Task statement
Could you return every line of the records below that contains the word "dans"?

────────

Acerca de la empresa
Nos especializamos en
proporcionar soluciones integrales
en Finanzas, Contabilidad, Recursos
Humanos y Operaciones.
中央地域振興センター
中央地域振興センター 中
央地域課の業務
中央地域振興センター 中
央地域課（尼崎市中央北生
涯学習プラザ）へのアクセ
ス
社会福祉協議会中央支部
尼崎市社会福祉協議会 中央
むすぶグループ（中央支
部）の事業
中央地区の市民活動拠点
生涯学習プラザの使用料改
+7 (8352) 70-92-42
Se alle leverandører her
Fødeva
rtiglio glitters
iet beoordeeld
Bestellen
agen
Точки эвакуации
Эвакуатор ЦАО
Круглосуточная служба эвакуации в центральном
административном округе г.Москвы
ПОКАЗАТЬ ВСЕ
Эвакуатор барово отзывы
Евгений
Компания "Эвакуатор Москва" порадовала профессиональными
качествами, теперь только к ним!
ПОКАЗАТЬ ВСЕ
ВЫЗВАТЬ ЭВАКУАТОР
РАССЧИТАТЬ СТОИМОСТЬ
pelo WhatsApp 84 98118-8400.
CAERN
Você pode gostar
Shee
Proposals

────────

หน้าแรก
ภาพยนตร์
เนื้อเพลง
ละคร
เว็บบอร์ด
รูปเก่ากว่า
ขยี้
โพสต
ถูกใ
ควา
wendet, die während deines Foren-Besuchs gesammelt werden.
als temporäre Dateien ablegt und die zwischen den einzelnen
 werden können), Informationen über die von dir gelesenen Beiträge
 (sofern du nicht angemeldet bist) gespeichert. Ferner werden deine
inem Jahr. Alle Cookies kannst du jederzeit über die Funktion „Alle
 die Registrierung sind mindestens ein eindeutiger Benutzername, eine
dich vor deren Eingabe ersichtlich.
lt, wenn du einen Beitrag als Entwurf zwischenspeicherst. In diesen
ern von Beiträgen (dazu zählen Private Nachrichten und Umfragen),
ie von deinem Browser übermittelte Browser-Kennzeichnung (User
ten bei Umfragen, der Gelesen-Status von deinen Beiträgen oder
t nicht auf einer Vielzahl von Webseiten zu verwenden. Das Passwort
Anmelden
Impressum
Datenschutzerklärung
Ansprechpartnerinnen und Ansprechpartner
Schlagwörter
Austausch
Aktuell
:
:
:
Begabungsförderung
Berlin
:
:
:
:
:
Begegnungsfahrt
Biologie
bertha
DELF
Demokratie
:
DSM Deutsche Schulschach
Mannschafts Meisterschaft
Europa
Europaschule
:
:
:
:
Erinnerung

────────

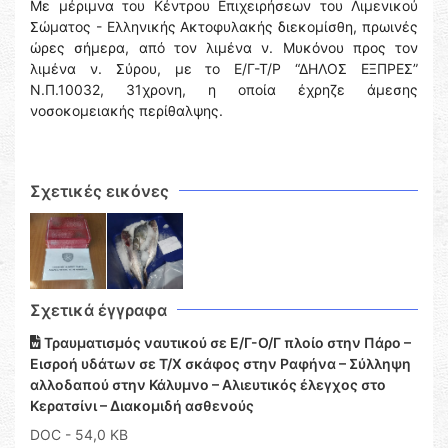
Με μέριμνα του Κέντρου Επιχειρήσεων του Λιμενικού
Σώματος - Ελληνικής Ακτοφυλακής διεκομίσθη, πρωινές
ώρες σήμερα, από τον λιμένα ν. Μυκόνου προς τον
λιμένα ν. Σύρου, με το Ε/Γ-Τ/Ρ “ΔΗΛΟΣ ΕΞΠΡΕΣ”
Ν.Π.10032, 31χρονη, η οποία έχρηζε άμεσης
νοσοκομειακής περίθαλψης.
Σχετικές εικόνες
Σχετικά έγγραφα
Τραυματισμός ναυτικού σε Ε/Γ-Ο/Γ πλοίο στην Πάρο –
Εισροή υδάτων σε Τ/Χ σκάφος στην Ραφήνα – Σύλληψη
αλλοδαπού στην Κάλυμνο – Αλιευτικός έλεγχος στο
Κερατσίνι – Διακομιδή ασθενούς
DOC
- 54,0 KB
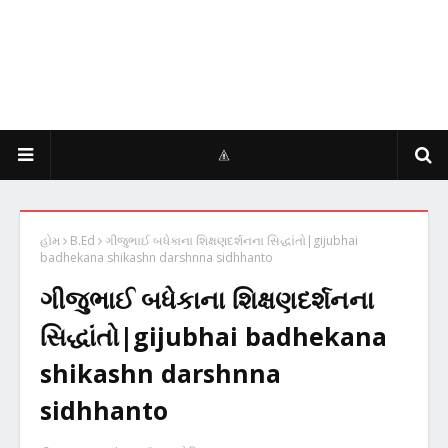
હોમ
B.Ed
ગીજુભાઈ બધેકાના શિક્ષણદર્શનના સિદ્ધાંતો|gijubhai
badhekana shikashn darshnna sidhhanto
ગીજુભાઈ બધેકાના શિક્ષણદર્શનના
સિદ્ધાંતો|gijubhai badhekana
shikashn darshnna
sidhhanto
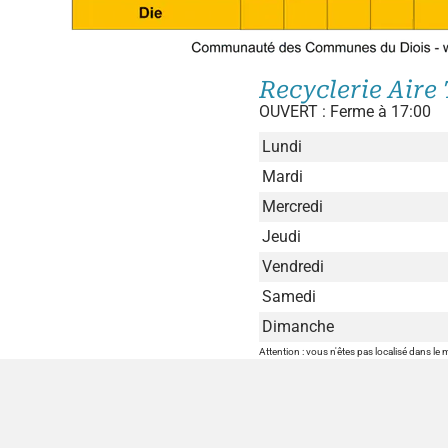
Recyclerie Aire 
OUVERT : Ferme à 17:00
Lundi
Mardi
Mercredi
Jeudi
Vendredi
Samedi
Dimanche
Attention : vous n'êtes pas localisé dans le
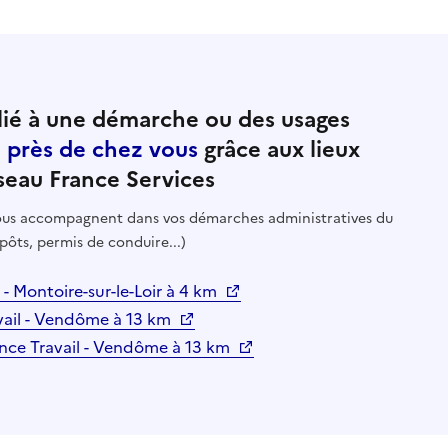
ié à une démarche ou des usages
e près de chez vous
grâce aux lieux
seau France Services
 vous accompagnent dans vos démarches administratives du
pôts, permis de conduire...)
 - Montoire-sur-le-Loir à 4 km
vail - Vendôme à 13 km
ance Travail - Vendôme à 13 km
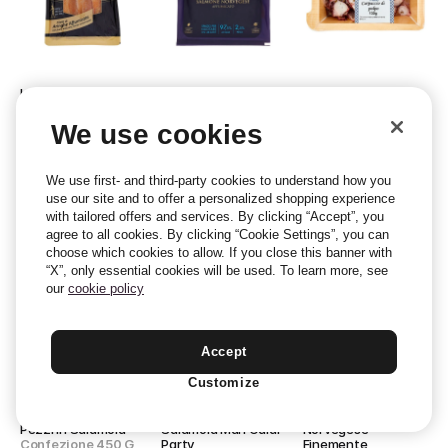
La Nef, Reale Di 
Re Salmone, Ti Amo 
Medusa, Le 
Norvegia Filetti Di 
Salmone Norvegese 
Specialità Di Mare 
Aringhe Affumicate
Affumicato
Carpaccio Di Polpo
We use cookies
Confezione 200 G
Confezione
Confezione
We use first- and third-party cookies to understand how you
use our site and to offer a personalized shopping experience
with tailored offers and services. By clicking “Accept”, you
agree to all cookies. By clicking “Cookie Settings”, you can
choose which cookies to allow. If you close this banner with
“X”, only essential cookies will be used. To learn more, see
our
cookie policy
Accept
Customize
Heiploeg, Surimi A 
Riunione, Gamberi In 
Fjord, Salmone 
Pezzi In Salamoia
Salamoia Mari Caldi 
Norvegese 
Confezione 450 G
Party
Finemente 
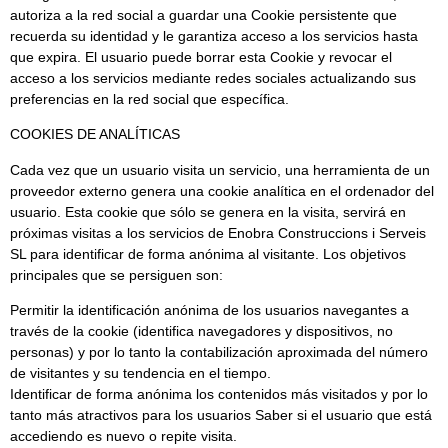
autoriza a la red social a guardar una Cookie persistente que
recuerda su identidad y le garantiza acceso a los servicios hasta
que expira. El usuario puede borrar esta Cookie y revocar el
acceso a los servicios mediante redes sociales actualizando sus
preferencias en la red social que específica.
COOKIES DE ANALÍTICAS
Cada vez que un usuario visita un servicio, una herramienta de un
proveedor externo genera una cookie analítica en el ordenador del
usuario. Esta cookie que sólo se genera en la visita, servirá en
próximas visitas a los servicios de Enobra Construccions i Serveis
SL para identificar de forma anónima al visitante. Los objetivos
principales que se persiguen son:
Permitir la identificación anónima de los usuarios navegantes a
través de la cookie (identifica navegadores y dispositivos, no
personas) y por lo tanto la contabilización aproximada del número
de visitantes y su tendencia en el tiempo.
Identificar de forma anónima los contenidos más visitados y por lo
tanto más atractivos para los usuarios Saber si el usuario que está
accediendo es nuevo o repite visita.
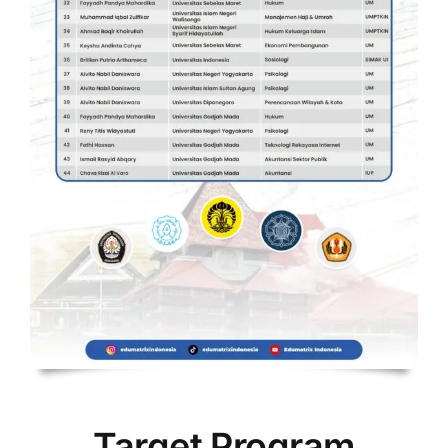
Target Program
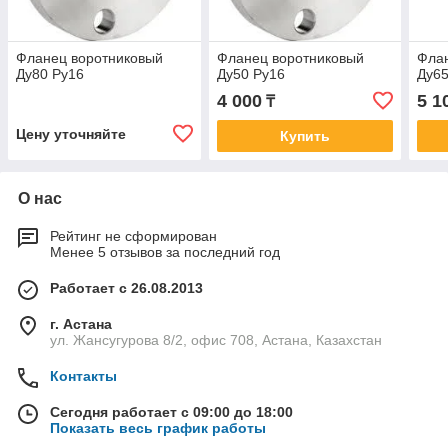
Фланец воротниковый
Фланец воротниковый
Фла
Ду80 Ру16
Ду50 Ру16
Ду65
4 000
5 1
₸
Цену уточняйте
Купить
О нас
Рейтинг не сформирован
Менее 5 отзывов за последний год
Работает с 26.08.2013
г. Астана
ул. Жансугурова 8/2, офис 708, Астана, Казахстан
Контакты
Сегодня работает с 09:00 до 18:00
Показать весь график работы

────────

Expected output
Attention : vous n'êtes pas localisé dans le
 vous accompagnent dans vos démarches administratives du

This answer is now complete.